B alyssum montanum fiori gialli muretti a secco

Ma anche per ESERCIZIO. Stare in natura ci costringe a prendere con il corpo posture diverse da quelle a cui siamo abituati. E quelle posture diventano presto anche posture mentali che spostano il baricentro e il senso stesso dell’essere centro.

Per COMFORT. Perché introdurre nuovi orizzonti ambientali allarga i nostri confini mentali, abbassa le presunzioni e aumenta l’allerta alla scoperta, rendendo sempre più ampia quella zona fisica, emotiva e cognitiva in cui ci sentiamo a nostro agio.
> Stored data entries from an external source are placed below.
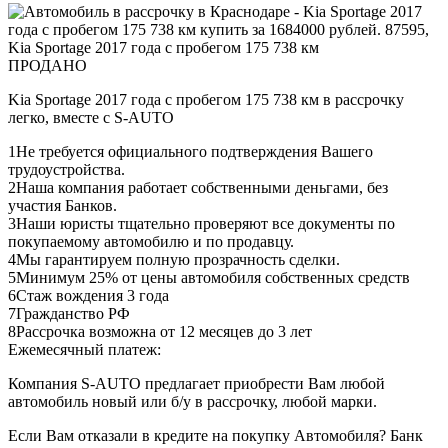
ПРОДАНО
Kia Sportage 2017 года с пробегом 175 738 км в рассрочку
легко, вместе с S-AUTO
1
Не требуется официального подтверждения Вашего
трудоустройства.
2
Наша компания работает собственными деньгами, без
участия Банков.
3
Наши юристы тщательно проверяют все документы по
покупаемому автомобилю и по продавцу.
4
Мы гарантируем полную прозрачность сделки.
5
Минимум 25% от цены автомобиля собственных средств
6
Стаж вождения 3 года
7
Гражданство РФ
8
Рассрочка возможна от 12 месяцев до 3 лет
Ежемесячный платеж:
Компания S-AUTO предлагает приобрести Вам любой
автомобиль новый или б/у в рассрочку, любой марки.
Если Вам отказали в кредите на покупку Автомобиля? Банк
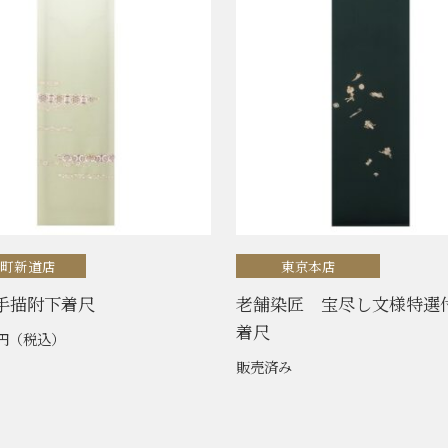
喰町新道店
東京本店
手描附下着尺
老舗染匠 宝尽し文様特選
着尺
0円
（税込）
販売済み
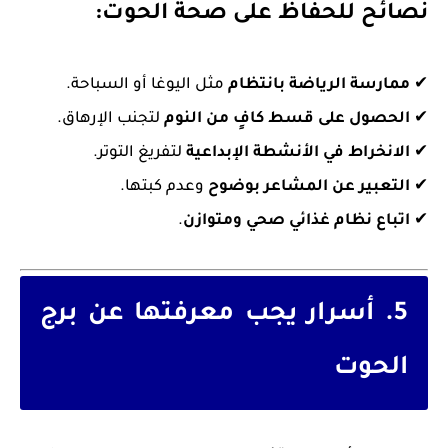
نصائح للحفاظ على صحة الحوت:
✔
ممارسة الرياضة بانتظام
مثل اليوغا أو السباحة.
✔
الحصول على قسط كافٍ من النوم
لتجنب الإرهاق.
✔
الانخراط في الأنشطة الإبداعية
لتفريغ التوتر.
✔
التعبير عن المشاعر بوضوح
وعدم كبتها.
✔
اتباع نظام غذائي صحي ومتوازن
.
5. أسرار يجب معرفتها عن برج
الحوت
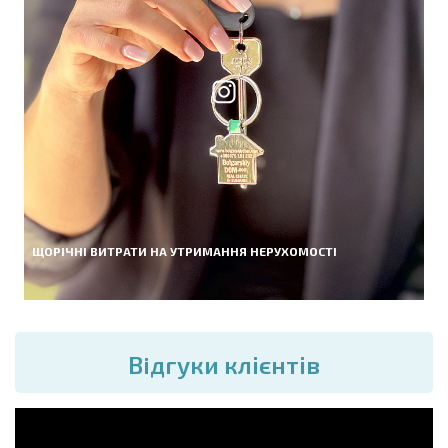
ЩОРІЧНІ ВИТРАТИ НА УТРИМАННЯ НЕРУХОМОСТІ
Вiдгуки клієнтів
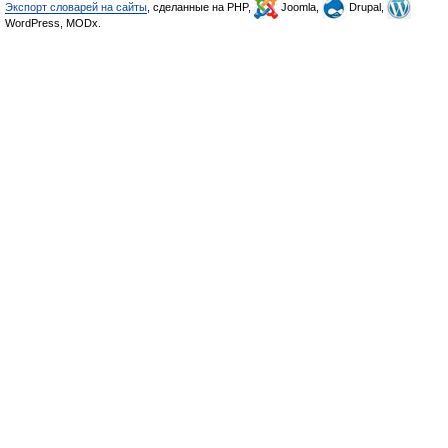
Экспорт словарей на сайты
, сделанные на PHP,
Joomla,
Drupal,
WordPress, MODx.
E poi per DIVERTIMENTO, parola che porta in sé una radice preziosa, quella della deviazione, della divergenza, del volgersi altrove. Quella che ci concede di non trovarci subito in una condizione estremamente performante, ma che attraverso il gioco sovverte momentaneamente ruoli e certezze e diventa una delle principali risposte formative, che conduce per mano oltre gli schemi noti e in condizione di sicurezza insegna le prospettive del cambiamento, portandoci oltre la rassicurante ricomposizione delle abitudini.

E infine per SFACCIATAGGINE. Perché possiamo riabituarci alla gioia senza misura, alle risate senza controllo, alla bellezza del sudore e della pioggia, alle emozioni che scaturiscono nel presente di un attimo senza preavviso, ma restano poi come patrimonio anima-le del tempo futuro.